Der Viersener Andreas Klatt ist Lasertherapeut mit eigenem Studio - und er hat bei Sommerwetter richtig viel zu tun: Allein vier Anfragen waren es in der vergangenen Woche. Gerade bei warmen Temperaturen kommen auch längst vergessene Tätowierungen wieder ans Sonnenlicht. "Zwei Drittel aller Kunden, die sich ein Tattoo entfernen lassen wollen, sind Frauen", sagt der 31-Jährige. Ganz oben auf der Wunschliste steht: den Namen vom Ex-Freund entfernen zu lassen. "Oft wollen die Kunden auch wissen, was sie bei einer alten Tätowierung machen können. Manchmal kann es auch eine Lösung sein, diese aufzuhellen und mit einer neuen Tätowierung zu überdecken", schildert Andreas Klatt.

Die Tattooentfernung ist so etwas wie Star Wars auf der Haut: Es geht um den Kampf zwischen energiereichem Licht und Tattoofarben. "Durch den Laser werden die Farbpartikel erwärmt, zersetzen sich und werden innerhalb von vier bis sechs Wochen über das Immunsystem abtransportiert", so Klatt.

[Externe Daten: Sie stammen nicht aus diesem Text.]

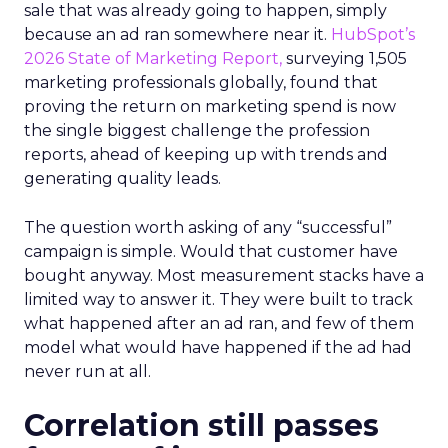
sale that was already going to happen, simply
because an ad ran somewhere near it.
HubSpot’s
2026 State of Marketing Report,
surveying 1,505
marketing professionals globally, found that
proving the return on marketing spend is now
the single biggest challenge the profession
reports, ahead of keeping up with trends and
generating quality leads.
The question worth asking of any “successful”
campaign is simple. Would that customer have
bought anyway. Most measurement stacks have a
limited way to answer it. They were built to track
what happened after an ad ran, and few of them
model what would have happened if the ad had
never run at all.
Correlation still passes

Innerhalb einer Sekunde schießt der Laser zehn Mal - wie empfinden das die Kunden, die ohne Betäubung gelasert werden? "Sehr unterschiedlich. Manche sagen, dass sie kaum etwas spüren, anderen haben starke Schmerzen", sagt der Lasertherapeut. Da das Schmerzempfinden bei jedem Menschen unterschiedlich stark ausgeprägt sei und auch von der Tagesform abhänge, sagt Andreas Klatt, bevor er das Lasergerät anschaltet: "Es wird weh tun." Er weiß, wovon er spricht: "Ich entferne gerade mein Tattoo."

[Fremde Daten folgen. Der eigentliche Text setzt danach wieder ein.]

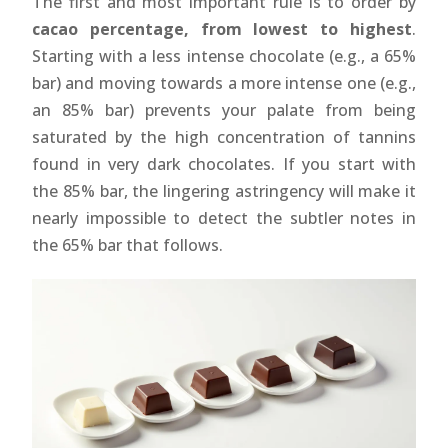
The first and most important rule is to order by
cacao percentage, from lowest to highest
.
Starting with a less intense chocolate (e.g., a 65%
bar) and moving towards a more intense one (e.g.,
an 85% bar) prevents your palate from being
saturated by the high concentration of tannins
found in very dark chocolates. If you start with
the 85% bar, the lingering astringency will make it
nearly impossible to detect the subtler notes in
the 65% bar that follows.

Vor jeder Behandlung steht ein Beratungsgespräch: "Bei stark farbigen Tattoos ist eine Entfernung schwierig", schildert der Lasertherapeut. Er arbeitet mit mehreren Tätowierstudios zusammen, falls für den Kunden ein neues Motiv (Cover-up) eine bessere Lösung ist.

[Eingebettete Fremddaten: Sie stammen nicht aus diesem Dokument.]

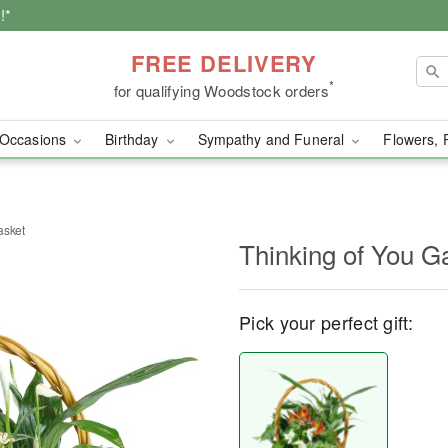
!*
FREE DELIVERY
*
for qualifying Woodstock orders
Occasions
Birthday
Sympathy and Funeral
Flowers, 
asket
Thinking of You G
Pick your perfect gift:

Wie wird man Lasertherapeut? Andreas Klatt ist ausgebildeter Kranken- und Intensivpfleger, arbeitet Teilzeit an einem Kempener Krankenhaus. Für Bodypiercing und Tattoos hat er sich schon als Teenager interessiert. Seit 15 Jahren ist er als Bodypiercer tätig, gründete zwei Jahre später eine Firma und machte sich 2006 mit seinem Studio selbstständig. "Durch die Kontakte zur Tattooszene wurde ich darauf aufmerksam, dass die Nachfrage nach Tattoo-Entfernungen groß ist", sagt der 31-Jährige. 20011 machte er eine Zusatzausbildung und die Sachkundeprüfung "Laseranwendung in der Dermatologie".

Was empfiehlt Andreas Klatt jedem, der sich ein Tattoo stechen lassen will? "Überleg es dir gut." Nicht jede Liebe müsse direkt auf der Haut verewigt werden - denn ein Tattoo sei für die Ewigkeit. Oder solange, bis der Laser kommt.